Abstract
The problem considered
This multi-centric study analyzed data of COVID-19 patients and compared differences in symptomatology, management, and outcomes between vaccinated and vaccine-naive patients.
Methods
All COVID-19 positive individuals treated as an in-or out-patient from the 1stMarch to 15th May 2021 in four selected study sites were considered for the study. Treatment details, symptoms, and clinical course were obtained from hospital records. Chi-square was used to test the association of socio-demographic and treatment variables with the vaccination status and binary logistic regression were used to obtain the odds ratio with a 95% confidence interval.
Results
The analysis was of 1446 patients after exclusion of 156 with missing data of which males were 57.3% and females 42.7%. 346 were vaccinated; 189 received one dose and 157 both doses. Hospitalization was more in vaccinated (38.2% vs 27.4%); ICU admissions were less in vaccinated (3.5% vs 7.1%). More vaccinated were symptomatic (OR = 1.5); half less likely to be on non-invasive ventilation (OR = 0.5) while vaccine naive patients had 4.21 times the risk of death.
Conclusion
Severe infection, duration of hospital stays, need for ventilation and death were significantly less among vaccinated when compared with vaccine naive patients.

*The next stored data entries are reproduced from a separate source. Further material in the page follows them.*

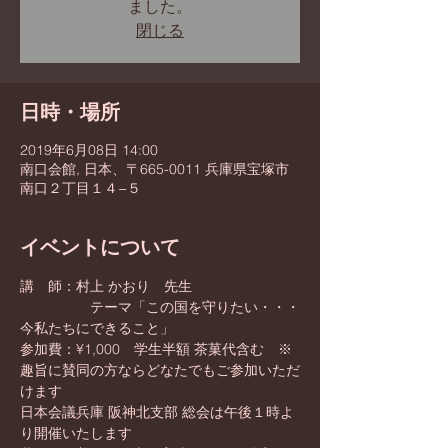
ました。
閉じる
日時・場所
2019年6月08日 14:00
南口会館, 日本、〒665-0011 兵庫県宝塚市
南口２丁目１４−５
イベントについて
講　師：村上 かおり　先生
　　　　　テーマ「この国を守りたい・・・
参加費：¥1,000　学生半額 茶菓代含む　※
趣旨に賛同の方ならどなたでもご参加いただ
日本会議兵庫 阪神北支部 総会は午後１時よ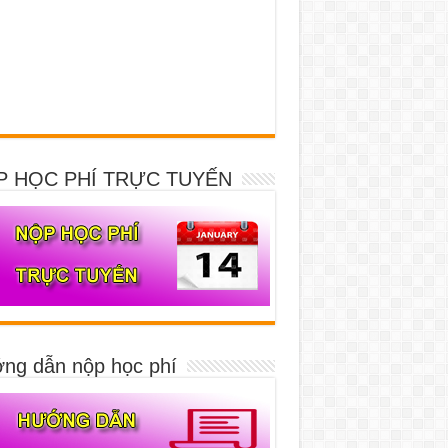
P HỌC PHÍ TRỰC TUYẾN
ng dẫn nộp học phí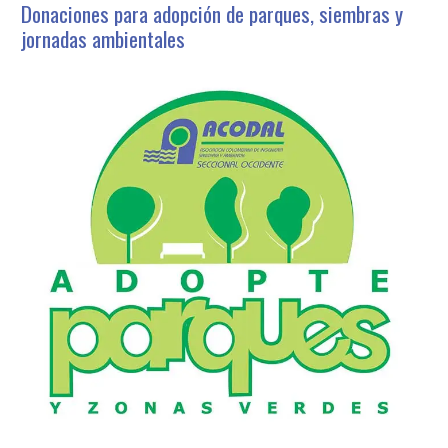
Donaciones para adopción de parques, siembras y
jornadas ambientales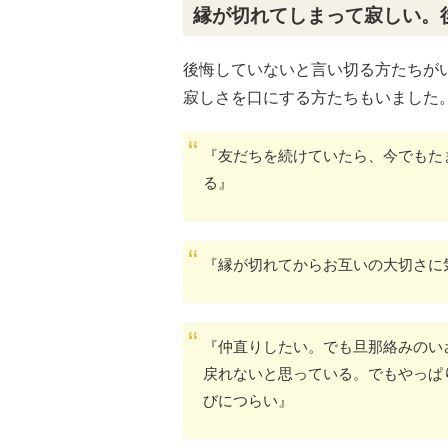
縁が切れてしまって寂しい。
後悔していないと言い切る方たちが
寂しさを口にする方たちもいました
『友だちを続けていたら、今でもた
る』
『縁が切れてからお互いの大切さに
『仲直りしたい。でも旦那絡みのい
戻れないと思っている。でもやっぱ
びにつらい』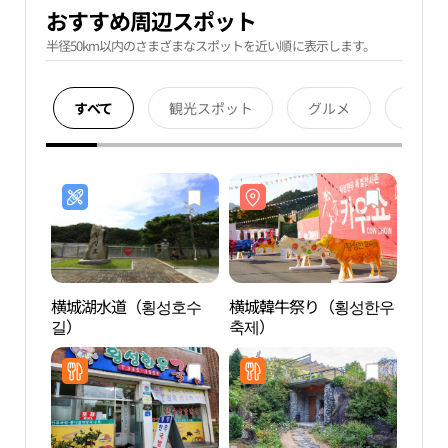
おすすめ周辺スポット
半径50km以内のさまざまなスポットを近い順に表示します。
すべて
観光スポット
グルメ
宿泊
横城湖水道（횡성호수
横城韓牛祭り（횡성한우
寿陀
길）
축제）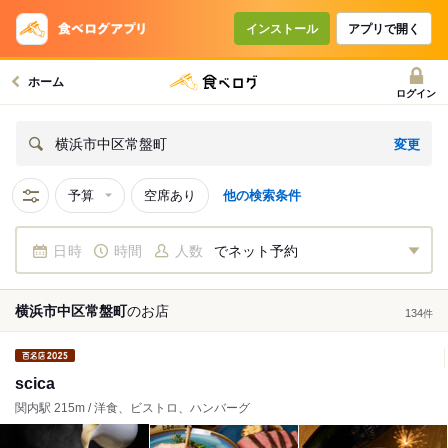
インストール
アプリで開く
ホーム
ログイン
変更
横浜市中区常盤町
予算
空席あり
他の検索条件
日時
時間
人数
でネット予約
横浜市中区常盤町
の
お店
134
件
scica
関内駅 215m / 洋食、ビストロ、ハンバーグ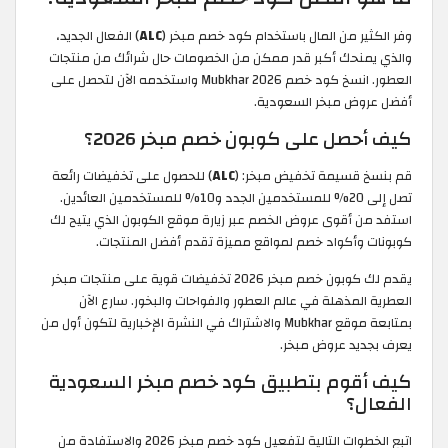
وفر الكثير من المال باستخدام كود خصم مبخر (
ALC
) الفعال الجديد،
والذي يمنحك أكبر قدر ممكن من الخصومات حال شرائك من منتجات
العطور. انسخ كود خصم Mubkhar 2026 واستخدمه الآن لتحصل على
أفضل عروض مبخر السعودية.
كيف أحصل على كوبون خصم مبخر 2026؟
قم بنسخ قسيمة تخفيض مبخر: (
ALC
) للحصول على تخفيضات رائعة
تصل إلى 20% للمستخدمين الجدد و10% للمستخدمين العائدين.
استفد من أقوى عروض الخصم عبر زيارة موقع الكوبون الذي يتيح لك
كوبونات وأكواد خصم لمواقع مميزة تقدم أفضل المنتجات.
يقدم لك كوبون خصم مبخر 2026 تخفيضات قوية على منتجات مبخر
العطرية المذهلة في عالم العطور والفواحات والبخور. سارع الآن
بمتابعة موقع Mubkhar والاشتراك في النشرة الإخبارية لتكون أول من
يعرف بجديد عروض مبخر.
كيف أقوم بتطبيق كود خصم مبخر السعودية
الفعال؟
اتبع الخطوات التالية لتفعيل كود خصم مبخر 2026 والاستفادة من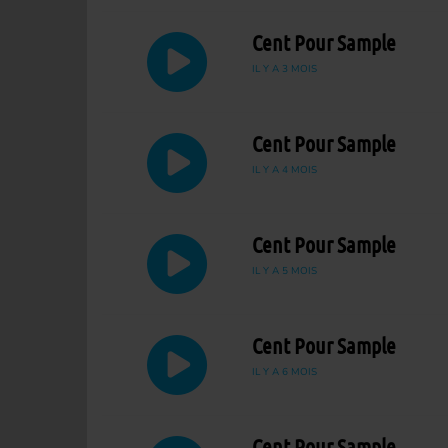
Cent Pour Sample
IL Y A 3 MOIS
Cent Pour Sample
IL Y A 4 MOIS
Cent Pour Sample
IL Y A 5 MOIS
Cent Pour Sample
IL Y A 6 MOIS
Cent Pour Sample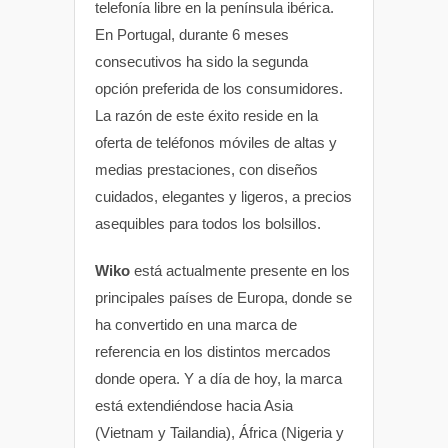
telefonía libre en la península ibérica.
En Portugal, durante 6 meses
consecutivos ha sido la segunda
opción preferida de los consumidores.
La razón de este éxito reside en la
oferta de teléfonos móviles de altas y
medias prestaciones, con diseños
cuidados, elegantes y ligeros, a precios
asequibles para todos los bolsillos.
Wiko
está actualmente presente en los
principales países de Europa, donde se
ha convertido en una marca de
referencia en los distintos mercados
donde opera. Y a día de hoy, la marca
está extendiéndose hacia Asia
(Vietnam y Tailandia), África (Nigeria y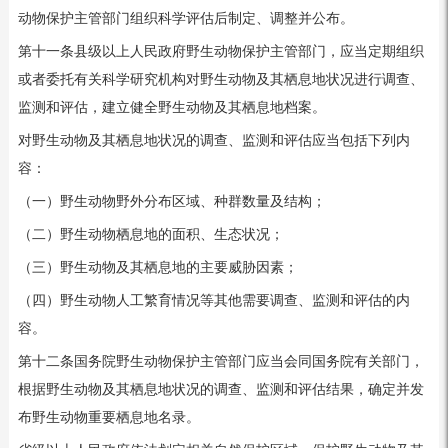
动物保护主管部门组织科学评估后制定、调整并公布。
第十一条县级以上人民政府野生动物保护主管部门，应当定期组织
或者委托有关科学研究机构对野生动物及其栖息地状况进行调查、
监测和评估，建立健全野生动物及其栖息地档案。
对野生动物及其栖息地状况的调查、监测和评估应当包括下列内
容：
（一）野生动物野外分布区域、种群数量及结构；
（二）野生动物栖息地的面积、生态状况；
（三）野生动物及其栖息地的主要威胁因素；
（四）野生动物人工繁育情况等其他需要调查、监测和评估的内
容。
第十二条国务院野生动物保护主管部门应当会同国务院有关部门，
根据野生动物及其栖息地状况的调查、监测和评估结果，确定并发
布野生动物重要栖息地名录。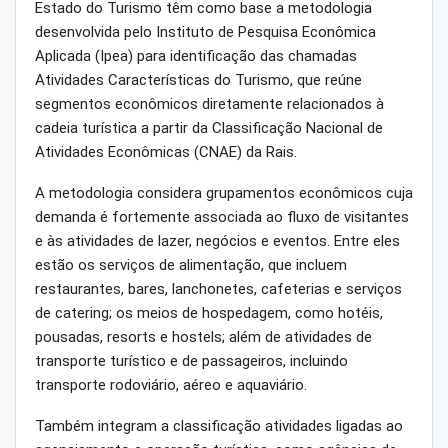
Estado do Turismo têm como base a metodologia
desenvolvida pelo Instituto de Pesquisa Econômica
Aplicada (Ipea) para identificação das chamadas
Atividades Características do Turismo, que reúne
segmentos econômicos diretamente relacionados à
cadeia turística a partir da Classificação Nacional de
Atividades Econômicas (CNAE) da Rais.
A metodologia considera grupamentos econômicos cuja
demanda é fortemente associada ao fluxo de visitantes
e às atividades de lazer, negócios e eventos. Entre eles
estão os serviços de alimentação, que incluem
restaurantes, bares, lanchonetes, cafeterias e serviços
de catering; os meios de hospedagem, como hotéis,
pousadas, resorts e hostels; além de atividades de
transporte turístico e de passageiros, incluindo
transporte rodoviário, aéreo e aquaviário.
Também integram a classificação atividades ligadas ao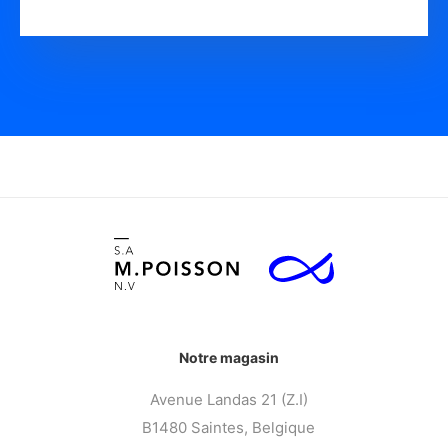
Notre magasin
Avenue Landas 21 (Z.I)
B1480 Saintes, Belgique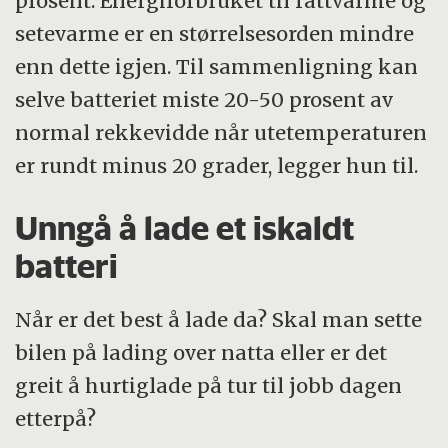
prosent. Energiforbruket til rattvarme og
setevarme er en størrelsesorden mindre
enn dette igjen. Til sammenligning kan
selve batteriet miste 20-50 prosent av
normal rekkevidde når utetemperaturen
er rundt minus 20 grader, legger hun til.
Unngå å lade et iskaldt
batteri
Når er det best å lade da? Skal man sette
bilen på lading over natta eller er det
greit å hurtiglade på tur til jobb dagen
etterpå?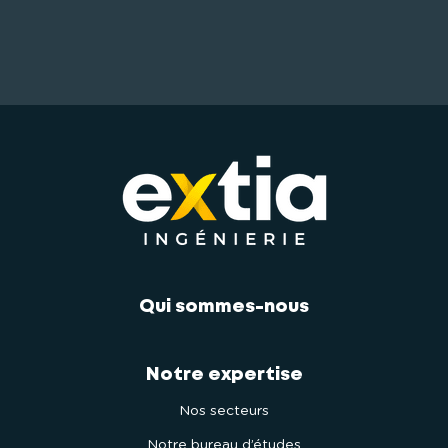
Qui sommes-nous
Notre expertise
Nos secteurs
Notre bureau d’études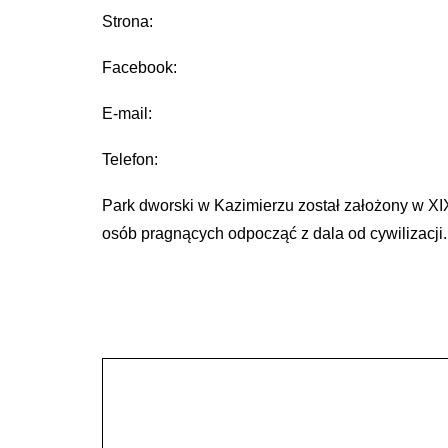
Strona:
Facebook:
E-mail:
Telefon:
Park dworski w Kazimierzu został założony w XIX 
osób pragnących odpocząć z dala od cywilizacji.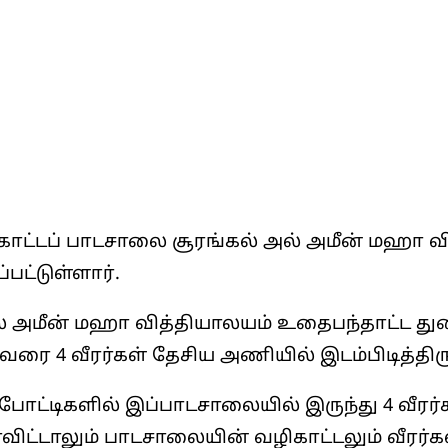
ோட்டப் பாடசாலை சூரங்கல் அல் அமீன் மஹா 
பட்டுள்ளார்.
 அமீன் மஹா வித்தியாலயம் உதைபந்தாட்ட துறை
ை 4 வீரர்கள் தேசிய அணியில் இடம்பிடித்திரு
ட்டிகளில் இப்பாடசாலையில் இருந்து 4 வீரர்கள்
ட்டாலும் பாடசாலையின் வழிகாட்டலும் வீரர்க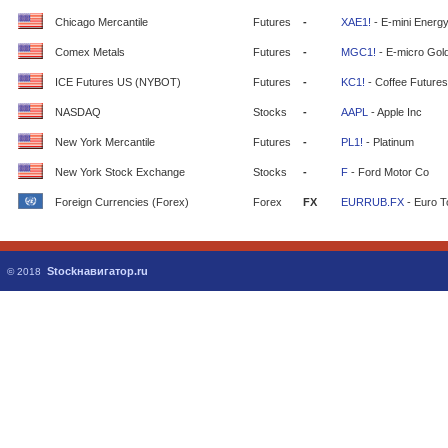
Chicago Mercantile
Futures
-
XAE1!
- E-mini Energ
Comex Metals
Futures
-
MGC1!
- E-micro Gol
ICE Futures US (NYBOT)
Futures
-
KC1!
- Coffee Futures
NASDAQ
Stocks
-
AAPL
- Apple Inc
New York Mercantile
Futures
-
PL1!
- Platinum
New York Stock Exchange
Stocks
-
F
- Ford Motor Co
Foreign Currencies (Forex)
Forex
FX
EURRUB.FX
- Euro T
Stockнавигатор.ru
© 2018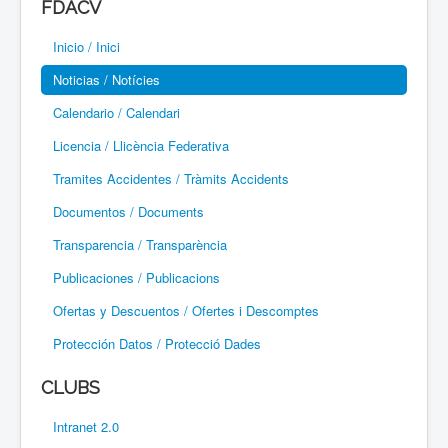
FDACV
Paramotor
Inicio / Inici
Parapente / Parapent
Noticias / Notícies
Ultraligeros / Ultralleugers
Calendario / Calendari
Licencia / Llicència Federativa
Vuelo Con Motor / Vol Amb Motor
Tramites Accidentes / Tràmits Accidents
Documentos / Documents
Transparencia / Transparència
Publicaciones / Publicacions
Ofertas y Descuentos / Ofertes i Descomptes
Protección Datos / Protecció Dades
CLUBS
Intranet 2.0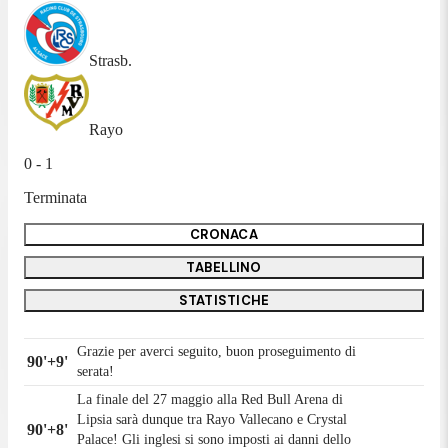
Strasb.
Rayo
0 - 1
Terminata
CRONACA
TABELLINO
STATISTICHE
Grazie per averci seguito, buon proseguimento di
90'+9'
serata!
La finale del 27 maggio alla Red Bull Arena di
Lipsia sarà dunque tra Rayo Vallecano e Crystal
90'+8'
Palace! Gli inglesi si sono imposti ai danni dello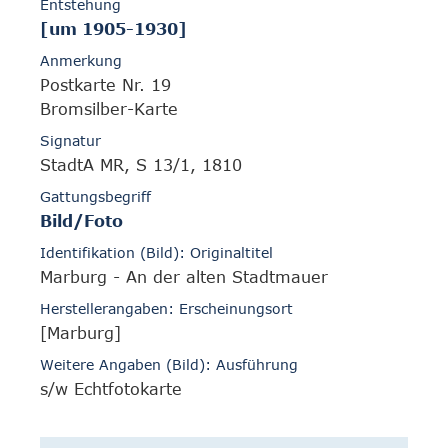
Entstehung
[um 1905-1930]
Anmerkung
Postkarte Nr. 19
Bromsilber-Karte
Signatur
StadtA MR, S 13/1, 1810
Gattungsbegriff
Bild/Foto
Identifikation (Bild): Originaltitel
Marburg - An der alten Stadtmauer
Herstellerangaben: Erscheinungsort
[Marburg]
Weitere Angaben (Bild): Ausführung
s/w Echtfotokarte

Keywords: COVID-19, Vaccine, Coronavirus, Vaccine-breakthrough infection, Outcomes
1. Introduction
Health systems worldwide have been overwhelmed by the speed and extent of the spread of the pandemic with several countries reporting excessive mortality both directly due to COVID-19 and collaterally in unrelated disease areas as well.2 , 3 Deaths due to COVID-19 have largely been in individuals above the age of 60 and those with other co-morbid conditions, with COVID-19 infection being seen as a trigger to events leading to death.1 , 6
Starting from December of 2020 vaccines against COVID-19 were made available in various parts of the globe. There are at least 13 vaccines across four different platforms presently in use globally.4 Of these seven vaccines have seen widespread use across countries and it is estimated that there are 150 other types of vaccines in various stages of development or efficacy testing. The two most widely used vaccines in India are the COVISHIELD developed by AstraZeneca/Oxford University and being manufactured by the Serum Institute of India (SII)2 and the COVAXIN(3) developed indigenously in India by the Indian Council of Medical Research (ICMR) and Bharat Biotech. COVISHIELD is a recombinant, replication-deficient chimpanzee adenovirus vector encoding the SARS-CoV-2 Spike (S) glycoprotein produced in genetically modified human embryonic kidneys (HEK) 293 cells,5 while COVAXIN has been developed using the whole-virion inactivated Vero cell-derived platform technology.6
As with all viruses especially RNA viruses the likelihood of mutations increases with an increase in infection or transmission of disease. There are many variants of the original SARS-COV-2 (alphavirus) in transmission including the delta, beta, and kappa variants. Each of the variants is different from the original in either of transmissibility, infectivity, and severity of infection. Mutations in the receptor-binding motif (RBM), the site where the spike protein (S protein) binds to the ACE2 receptor is of special interest to virologists as this can potentially result in non-recognition of S protein by antibodies generated secondary to vaccination especially with the S-protein platform vaccines.7
There have been two waves of infection in the continuing pandemic, the first between June and October 2020 and the second between March and June 2021. In the second wave, the case-fatality rate (CFR) has been higher with more ICU admissions, more need for ventilator care, and need for oxygen as compared to the first wave. The transmissibility of the second wave was also noted to be more with almost all family members getting infected in a household.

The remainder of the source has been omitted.